4) Reverse Proxy (Apache)

Why: Reverse proxies route traffic to internal services without exposing internal ports publicly. Here, Apache accepts HTTPS and forwards requests internally to a backend WordPress site on port 8081.

Public: https://lab.jakegunn.com → Apache :443 Internal: Apache → http://127.0.0.1:8081 (backend WordPress)
  • Backend bound to port 8081 (internal service)
  • Front-end VirtualHost on :443 proxies to 127.0.0.1:8081
  • Port 80 redirects to HTTPS for clean browser behavior

5) HTTPS + Certbot

Why: HTTPS encrypts credentials and admin sessions. Certbot automates Let’s Encrypt certificates and renewals so the site stays trusted by browsers.

Certbot (example): sudo certbot –apache -d lab.jakegunn.com
  • Issued and installed SSL certificate for lab.jakegunn.com
  • HTTPS enforced for secure admin login
  • Certificate auto-renew enabled

6) Troubleshooting Notes (Real-World Problem Solving)
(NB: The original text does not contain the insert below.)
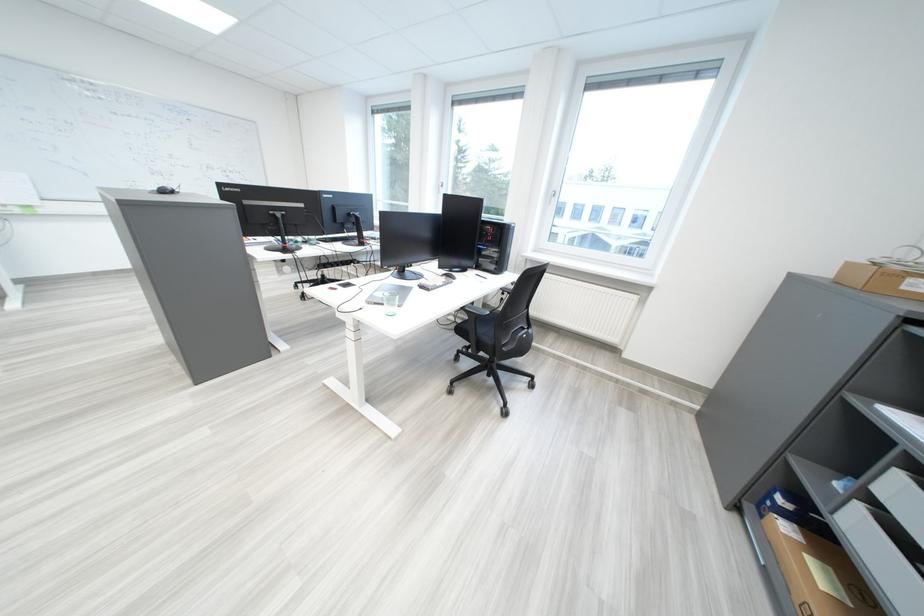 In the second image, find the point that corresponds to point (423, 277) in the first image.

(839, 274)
Why this matters: Reverse proxies + WordPress often require fixing protocol detection and redirect loops. This lab included real troubleshooting like you’d do in production.

  • Redirect loop: Fixed by ensuring WordPress home/siteurl matched HTTPS.
  • Admin login warnings: Resolved by aligning proxy behavior and WordPress URL settings.
  • Validation: Used curl -IL to trace redirect chains and confirm 200 OK.
Quick checks: curl -IL https://lab.jakegunn.com/wp-admin/ | head -n 30 sudo apache2ctl -S sudo ss -lntp | grep 8081

7) Proof Checklist (Screenshots / Commands)

Use these as your “receipts” for the lab submission. Screenshot the outputs and the two working websites.

  • Cloudflare DNS record showing A → lab points to the server IP (DNS only)
  • Screenshot: https://jakegunn.com loads (site A)
  • Screenshot: https://lab.jakegunn.com loads (site B)
  • Command proof: backend service running on 8081
  • Command proof: show databases exist (wordpress + lab_wordpress)
  • Command proof: Apache VirtualHosts show both domains mapped
Commands (copy/paste): sudo ss -lntp | grep 8081 sudo mysql -e “SHOW DATABASES;” sudo apache2ctl -S curl -IL https://lab.jakegunn.com/wp-admin/ | head -n 30

Optional nice touch: Change the lab site title to “Lab Environment – Reverse Proxy Test” to visually prove it’s separate from the main site.